### Work to complete
Write out the entries once more, exactly as they appear.
#### Records for the exercise
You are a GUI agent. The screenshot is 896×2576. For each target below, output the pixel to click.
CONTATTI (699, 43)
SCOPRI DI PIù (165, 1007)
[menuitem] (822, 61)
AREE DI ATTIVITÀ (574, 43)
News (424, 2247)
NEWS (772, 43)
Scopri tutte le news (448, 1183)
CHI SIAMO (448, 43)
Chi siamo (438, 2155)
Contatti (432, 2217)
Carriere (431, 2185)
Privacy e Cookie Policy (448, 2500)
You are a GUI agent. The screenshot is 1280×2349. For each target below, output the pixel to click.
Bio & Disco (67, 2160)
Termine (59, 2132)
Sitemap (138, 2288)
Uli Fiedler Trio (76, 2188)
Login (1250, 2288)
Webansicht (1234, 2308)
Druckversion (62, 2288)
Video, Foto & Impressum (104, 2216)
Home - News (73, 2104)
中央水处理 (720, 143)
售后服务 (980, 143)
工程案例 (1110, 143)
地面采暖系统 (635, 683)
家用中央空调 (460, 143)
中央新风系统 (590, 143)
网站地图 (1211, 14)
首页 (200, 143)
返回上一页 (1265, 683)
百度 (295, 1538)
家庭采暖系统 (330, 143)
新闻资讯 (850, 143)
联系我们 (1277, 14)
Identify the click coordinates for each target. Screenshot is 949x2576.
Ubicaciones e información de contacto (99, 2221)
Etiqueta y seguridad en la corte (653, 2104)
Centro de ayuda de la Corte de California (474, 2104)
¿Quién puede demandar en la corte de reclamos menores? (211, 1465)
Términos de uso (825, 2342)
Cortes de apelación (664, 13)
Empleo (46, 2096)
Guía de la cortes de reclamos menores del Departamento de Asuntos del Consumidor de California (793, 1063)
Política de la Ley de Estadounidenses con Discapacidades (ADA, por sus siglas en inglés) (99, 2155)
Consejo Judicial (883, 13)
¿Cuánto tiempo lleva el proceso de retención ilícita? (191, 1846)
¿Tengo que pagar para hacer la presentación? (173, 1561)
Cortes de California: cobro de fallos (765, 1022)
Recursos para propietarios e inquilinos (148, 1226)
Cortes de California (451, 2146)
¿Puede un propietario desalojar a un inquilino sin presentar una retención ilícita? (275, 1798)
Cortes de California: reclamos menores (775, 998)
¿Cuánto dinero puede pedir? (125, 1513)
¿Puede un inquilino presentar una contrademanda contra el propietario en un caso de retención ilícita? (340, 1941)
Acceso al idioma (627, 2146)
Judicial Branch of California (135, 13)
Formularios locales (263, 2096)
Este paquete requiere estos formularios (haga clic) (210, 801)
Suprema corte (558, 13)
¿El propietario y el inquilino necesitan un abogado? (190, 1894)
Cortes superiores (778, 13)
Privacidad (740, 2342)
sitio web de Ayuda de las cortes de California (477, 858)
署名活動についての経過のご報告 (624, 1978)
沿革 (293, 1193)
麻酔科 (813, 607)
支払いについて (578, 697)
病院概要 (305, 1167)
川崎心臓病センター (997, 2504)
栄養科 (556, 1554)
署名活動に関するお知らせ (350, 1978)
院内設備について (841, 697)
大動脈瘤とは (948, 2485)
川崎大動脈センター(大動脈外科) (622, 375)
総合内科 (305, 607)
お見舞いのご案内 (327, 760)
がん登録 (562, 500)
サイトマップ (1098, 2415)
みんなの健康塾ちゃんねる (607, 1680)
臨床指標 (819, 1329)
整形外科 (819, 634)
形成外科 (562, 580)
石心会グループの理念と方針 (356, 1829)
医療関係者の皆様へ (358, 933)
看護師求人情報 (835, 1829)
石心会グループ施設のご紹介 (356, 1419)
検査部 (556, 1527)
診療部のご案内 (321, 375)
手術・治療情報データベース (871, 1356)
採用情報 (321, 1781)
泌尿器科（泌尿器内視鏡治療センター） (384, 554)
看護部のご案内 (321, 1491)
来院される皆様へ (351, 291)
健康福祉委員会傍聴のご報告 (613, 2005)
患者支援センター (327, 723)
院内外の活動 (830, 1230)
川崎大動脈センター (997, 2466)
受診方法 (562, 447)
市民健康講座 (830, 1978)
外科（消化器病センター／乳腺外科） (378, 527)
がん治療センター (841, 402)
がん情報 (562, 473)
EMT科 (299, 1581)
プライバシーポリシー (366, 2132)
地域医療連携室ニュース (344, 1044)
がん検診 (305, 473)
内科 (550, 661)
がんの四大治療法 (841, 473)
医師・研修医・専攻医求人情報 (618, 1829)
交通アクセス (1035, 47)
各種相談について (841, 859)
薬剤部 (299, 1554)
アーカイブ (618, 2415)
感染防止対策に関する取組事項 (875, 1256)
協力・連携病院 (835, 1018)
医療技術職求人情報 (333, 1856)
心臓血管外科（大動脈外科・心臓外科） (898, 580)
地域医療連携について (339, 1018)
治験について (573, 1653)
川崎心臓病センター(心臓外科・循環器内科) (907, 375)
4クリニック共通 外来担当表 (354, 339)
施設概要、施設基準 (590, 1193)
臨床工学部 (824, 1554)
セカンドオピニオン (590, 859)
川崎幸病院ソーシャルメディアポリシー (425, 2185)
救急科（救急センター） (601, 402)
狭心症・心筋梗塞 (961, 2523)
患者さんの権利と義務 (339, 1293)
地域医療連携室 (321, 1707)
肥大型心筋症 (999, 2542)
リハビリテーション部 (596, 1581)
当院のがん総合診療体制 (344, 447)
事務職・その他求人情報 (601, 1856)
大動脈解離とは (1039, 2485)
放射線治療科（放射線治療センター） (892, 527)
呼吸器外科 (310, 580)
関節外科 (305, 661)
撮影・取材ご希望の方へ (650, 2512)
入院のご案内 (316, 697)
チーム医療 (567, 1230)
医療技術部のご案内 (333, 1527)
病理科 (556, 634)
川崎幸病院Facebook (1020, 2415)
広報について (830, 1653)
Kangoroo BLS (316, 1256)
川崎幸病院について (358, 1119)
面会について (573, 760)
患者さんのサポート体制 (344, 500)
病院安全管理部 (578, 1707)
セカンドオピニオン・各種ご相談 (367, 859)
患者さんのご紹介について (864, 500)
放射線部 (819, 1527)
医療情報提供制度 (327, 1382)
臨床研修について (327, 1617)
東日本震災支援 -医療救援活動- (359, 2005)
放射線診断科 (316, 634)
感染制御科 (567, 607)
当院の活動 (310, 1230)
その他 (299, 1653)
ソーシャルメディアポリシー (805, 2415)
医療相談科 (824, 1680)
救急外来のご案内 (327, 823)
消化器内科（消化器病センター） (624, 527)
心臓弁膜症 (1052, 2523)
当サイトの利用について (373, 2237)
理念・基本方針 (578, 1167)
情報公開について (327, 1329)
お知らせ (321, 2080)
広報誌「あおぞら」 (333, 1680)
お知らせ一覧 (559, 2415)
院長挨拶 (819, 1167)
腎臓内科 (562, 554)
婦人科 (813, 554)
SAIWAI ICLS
########
### Exercise response
You are a GUI agent. The screenshot is 896×2576. For each target below, output the pixel to click.
CONTATTI (699, 43)
SCOPRI DI PIù (165, 1007)
[menuitem] (822, 61)
AREE DI ATTIVITÀ (574, 43)
News (424, 2247)
NEWS (772, 43)
Scopri tutte le news (448, 1183)
CHI SIAMO (448, 43)
Chi siamo (438, 2155)
Contatti (432, 2217)
Carriere (431, 2185)
Privacy e Cookie Policy (448, 2500)
You are a GUI agent. The screenshot is 1280×2349. For each target below, output the pixel to click.
Bio & Disco (67, 2160)
Termine (59, 2132)
Sitemap (138, 2288)
Uli Fiedler Trio (76, 2188)
Login (1250, 2288)
Webansicht (1234, 2308)
Druckversion (62, 2288)
Video, Foto & Impressum (104, 2216)
Home - News (73, 2104)
中央水处理 (720, 143)
售后服务 (980, 143)
工程案例 (1110, 143)
地面采暖系统 (635, 683)
家用中央空调 (460, 143)
中央新风系统 (590, 143)
网站地图 (1211, 14)
首页 (200, 143)
返回上一页 (1265, 683)
百度 (295, 1538)
家庭采暖系统 (330, 143)
新闻资讯 (850, 143)
联系我们 (1277, 14)
Identify the click coordinates for each target. Screenshot is 949x2576.
Ubicaciones e información de contacto (99, 2221)
Etiqueta y seguridad en la corte (653, 2104)
Centro de ayuda de la Corte de California (474, 2104)
¿Quién puede demandar en la corte de reclamos menores? (211, 1465)
Términos de uso (825, 2342)
Cortes de apelación (664, 13)
Empleo (46, 2096)
Guía de la cortes de reclamos menores del Departamento de Asuntos del Consumidor de California (793, 1063)
Política de la Ley de Estadounidenses con Discapacidades (ADA, por sus siglas en inglés) (99, 2155)
Consejo Judicial (883, 13)
¿Cuánto tiempo lleva el proceso de retención ilícita? (191, 1846)
¿Tengo que pagar para hacer la presentación? (173, 1561)
Cortes de California: cobro de fallos (765, 1022)
Recursos para propietarios e inquilinos (148, 1226)
Cortes de California (451, 2146)
¿Puede un propietario desalojar a un inquilino sin presentar una retención ilícita? (275, 1798)
Cortes de California: reclamos menores (775, 998)
¿Cuánto dinero puede pedir? (125, 1513)
¿Puede un inquilino presentar una contrademanda contra el propietario en un caso de retención ilícita? (340, 1941)
Acceso al idioma (627, 2146)
Judicial Branch of California (135, 13)
Formularios locales (263, 2096)
Este paquete requiere estos formularios (haga clic) (210, 801)
Suprema corte (558, 13)
¿El propietario y el inquilino necesitan un abogado? (190, 1894)
Cortes superiores (778, 13)
Privacidad (740, 2342)
sitio web de Ayuda de las cortes de California (477, 858)
署名活動についての経過のご報告 (624, 1978)
沿革 (293, 1193)
麻酔科 (813, 607)
支払いについて (578, 697)
病院概要 (305, 1167)
川崎心臓病センター (997, 2504)
栄養科 (556, 1554)
署名活動に関するお知らせ (350, 1978)
院内設備について (841, 697)
大動脈瘤とは (948, 2485)
川崎大動脈センター(大動脈外科) (622, 375)
総合内科 (305, 607)
お見舞いのご案内 (327, 760)
がん登録 (562, 500)
サイトマップ (1098, 2415)
みんなの健康塾ちゃんねる (607, 1680)
臨床指標 (819, 1329)
整形外科 (819, 634)
形成外科 (562, 580)
石心会グループの理念と方針 (356, 1829)
医療関係者の皆様へ (358, 933)
看護師求人情報 (835, 1829)
石心会グループ施設のご紹介 (356, 1419)
検査部 (556, 1527)
診療部のご案内 (321, 375)
手術・治療情報データベース (871, 1356)
採用情報 (321, 1781)
泌尿器科（泌尿器内視鏡治療センター） (384, 554)
看護部のご案内 (321, 1491)
来院される皆様へ (351, 291)
健康福祉委員会傍聴のご報告 (613, 2005)
患者支援センター (327, 723)
院内外の活動 (830, 1230)
川崎大動脈センター (997, 2466)
受診方法 (562, 447)
市民健康講座 (830, 1978)
外科（消化器病センター／乳腺外科） (378, 527)
がん治療センター (841, 402)
がん情報 (562, 473)
EMT科 (299, 1581)
プライバシーポリシー (366, 2132)
地域医療連携室ニュース (344, 1044)
がん検診 (305, 473)
内科 (550, 661)
がんの四大治療法 (841, 473)
医師・研修医・専攻医求人情報 (618, 1829)
交通アクセス (1035, 47)
各種相談について (841, 859)
薬剤部 (299, 1554)
アーカイブ (618, 2415)
感染防止対策に関する取組事項 (875, 1256)
協力・連携病院 (835, 1018)
医療技術職求人情報 (333, 1856)
心臓血管外科（大動脈外科・心臓外科） (898, 580)
地域医療連携について (339, 1018)
治験について (573, 1653)
川崎心臓病センター(心臓外科・循環器内科) (907, 375)
4クリニック共通 外来担当表 (354, 339)
施設概要、施設基準 (590, 1193)
臨床工学部 (824, 1554)
セカンドオピニオン (590, 859)
川崎幸病院ソーシャルメディアポリシー (425, 2185)
救急科（救急センター） (601, 402)
狭心症・心筋梗塞 (961, 2523)
患者さんの権利と義務 (339, 1293)
地域医療連携室 (321, 1707)
肥大型心筋症 (999, 2542)
リハビリテーション部 (596, 1581)
当院のがん総合診療体制 (344, 447)
事務職・その他求人情報 (601, 1856)
大動脈解離とは (1039, 2485)
放射線治療科（放射線治療センター） (892, 527)
呼吸器外科 (310, 580)
関節外科 (305, 661)
撮影・取材ご希望の方へ (650, 2512)
入院のご案内 (316, 697)
チーム医療 (567, 1230)
医療技術部のご案内 (333, 1527)
病理科 (556, 634)
川崎幸病院Facebook (1020, 2415)
広報について (830, 1653)
Kangoroo BLS (316, 1256)
川崎幸病院について (358, 1119)
面会について (573, 760)
患者さんのサポート体制 (344, 500)
病院安全管理部 (578, 1707)
セカンドオピニオン・各種ご相談 (367, 859)
患者さんのご紹介について (864, 500)
放射線部 (819, 1527)
医療情報提供制度 (327, 1382)
臨床研修について (327, 1617)
東日本震災支援 -医療救援活動- (359, 2005)
放射線診断科 (316, 634)
感染制御科 (567, 607)
当院の活動 (310, 1230)
その他 (299, 1653)
ソーシャルメディアポリシー (805, 2415)
医療相談科 (824, 1680)
救急外来のご案内 (327, 823)
消化器内科（消化器病センター） (624, 527)
心臓弁膜症 (1052, 2523)
当サイトの利用について (373, 2237)
理念・基本方針 (578, 1167)
情報公開について (327, 1329)
お知らせ (321, 2080)
広報誌「あおぞら」 (333, 1680)
お知らせ一覧 (559, 2415)
院長挨拶 (819, 1167)
腎臓内科 (562, 554)
婦人科 (813, 554)
SAIWAI ICLS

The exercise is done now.